Average Dog Bite Settlement Continues to Rise
According to the Insurance Information Institute (III), the average dog bite settlement for 2019 was $44,760. This represents nearly a 15% increase over the average settlement from 2018, which was $39.017. III collected information from providers of homeowners’ insurance, which typically pays out settlements in dog bite attacks.
At Earnhart Law, we help those who are injured in dog attacks get compensation for their injuries. This III information is helpful, though we must emphasize that each case is different. Injured victims might receive more or less depending on different factors, and our clients can increase the chances of receiving more by taking sensible steps to document their losses.

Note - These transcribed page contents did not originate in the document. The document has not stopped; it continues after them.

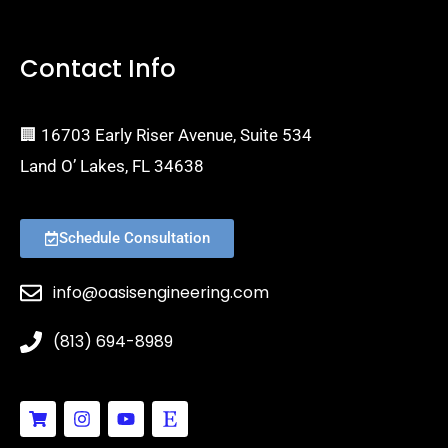
Contact Info
🏢 16703 Early Riser Avenue, Suite 534
Land O’ Lakes, FL 34638
Schedule Consultation
info@oasisengineering.com
(813) 694-8989
S
I
Y
E
h
n
o
t
o
s
u
s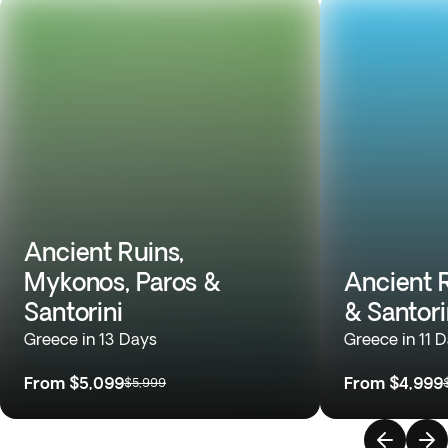
Ancient Ruins,
Mykonos, Paros &
Ancient 
Santorini
& Santori
Greece in 13 Days
Greece in 11 
From
$5,099
From
$4,999
$5,999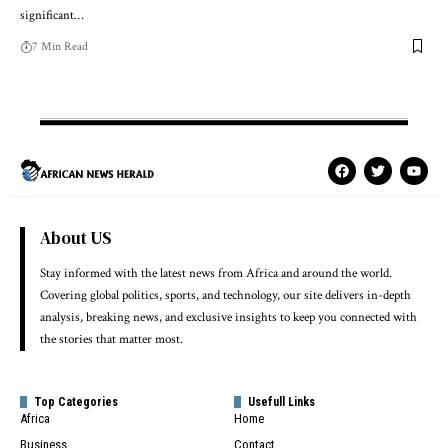
significant…
7 Min Read
About US
Stay informed with the latest news from Africa and around the world.
Covering global politics, sports, and technology, our site delivers in-depth
analysis, breaking news, and exclusive insights to keep you connected with
the stories that matter most.
Top Categories
Usefull Links
Africa
Home
Business
Contact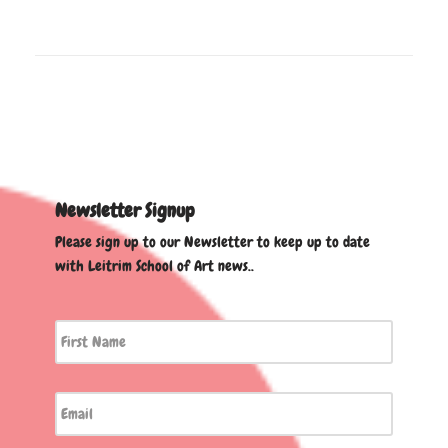
Newsletter Signup
Please sign up to our Newsletter to keep up to date
with Leitrim School of Art news..
First
Name
*
Email
*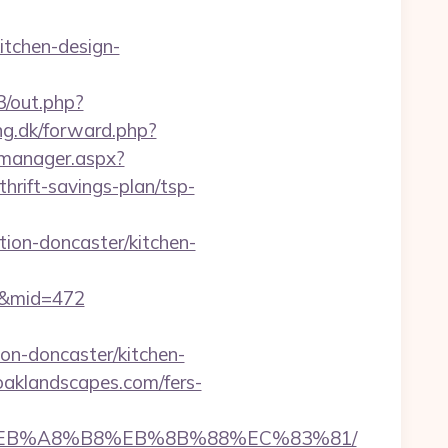
itchen-design-
3/out.php?
ng.dk/forward.php?
_manager.aspx?
rift-savings-plan/tsp-
ion-doncaster/kitchen-
70&mid=472
on-doncaster/kitchen-
oaklandscapes.com/fers-
%9D%EB%A8%B8%EB%8B%88%EC%83%81/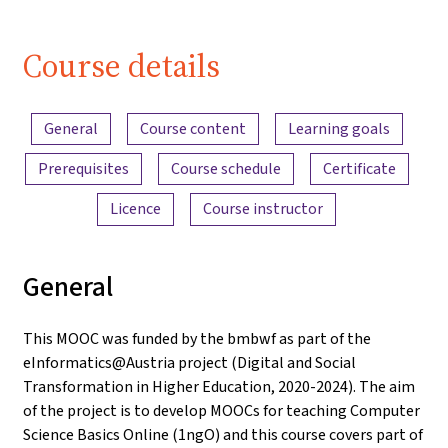
Course details
Content overview
General
Course content
Learning goals
Prerequisites
Course schedule
Certificate
Licence
Course instructor
General
This MOOC was funded by the bmbwf as part of the
eInformatics@Austria project (Digital and Social
Transformation in Higher Education, 2020-2024). The aim
of the project is to develop MOOCs for teaching Computer
Science Basics Online (1ngO) and this course covers part of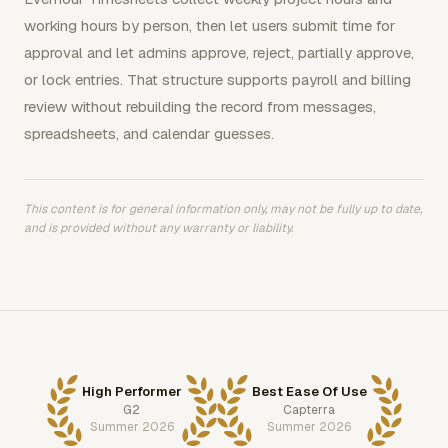
working hours by person, then let users submit time for
approval and let admins approve, reject, partially approve,
or lock entries. That structure supports payroll and billing
review without rebuilding the record from messages,
spreadsheets, and calendar guesses.
This content is for general information only, may not be fully up to date,
and is provided without any warranty or liability.
High Performer
Best Ease Of Use
G2
Capterra
Summer 2026
Summer 2026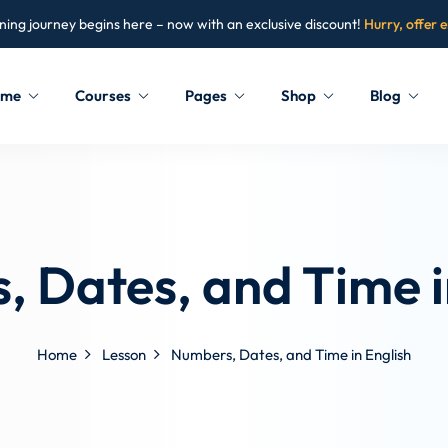
ning journey begins here – now with an exclusive discount!
Hurry, offer 
ome
Courses
Pages
Shop
Blog
Sign in
Sign up
Sign in
 Dates, and Time i
Don’t have an account?
Sign up
Home
Lesson
Numbers, Dates, and Time in English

Estimating the Value of Your Injuries
Dogs can cause cuts and abrasions, as well as nerve damage when they sink their teeth into a person’s arm or leg. Large dogs with powerful jaws can fracture bones and severely damage soft tissue like muscles, ligaments, and tendons.
Each year, dog bites send around 800,000 to the emergency room to have the wound cleaned and possibly stitched up. A doctor will also discuss giving a rabies vaccine and/or tetanus booster shot. When a dog bite becomes infected, a person might have to stay in the hospital for days.
Our dog bite clients can typically receive compensation for:
- The cost of all medical care to treat the wound. Medical care can include transportation to the hospital, overnight stays, doctor visits, prescription drugs, and physical therapy.
- Lost wages, if the dog bite kept you out of work or reduced your hours.
- Pain and suffering. Dog bites can cause intense pain and other distress, all of which warrants compensation.
When meeting with an attorney, take paystubs or proof of income. Also gather all your medical bills. Your Delray Beach dog bite lawyer can use this information to come to a sensible estimate of what you are likely to receive in a settlement.
Increasing the Settlement Value of Your Claim
One reason why clients don’t receive as much as they hope is that they lack solid evidence to support their claims. For example, they might not have kept all medical bills and prescription drug receipts. This makes it hard to prove how much their care cost.
Other victims do not fully document their pain and emotional distress. The best way to make these non-economic losses tangible is to keep proof of any prescription drugs you have been taking, such as painkillers, antidepressants, or anti-anxiety medication. You can also keep a journal discussing the pain and emotional distress you experience on a daily basis because of your injuries.
Factors Outside Your Control
If the dog owner does not have a homeowners’ or renter’s insurance policy, then getting any payout can be difficult. Florida law exempts many assets (like a person’s home) from attachment in a lawsuit. In some cases, it might not be realistic to sue a dog owner who has few assets, since they have no way of satisfying a court judgment against them.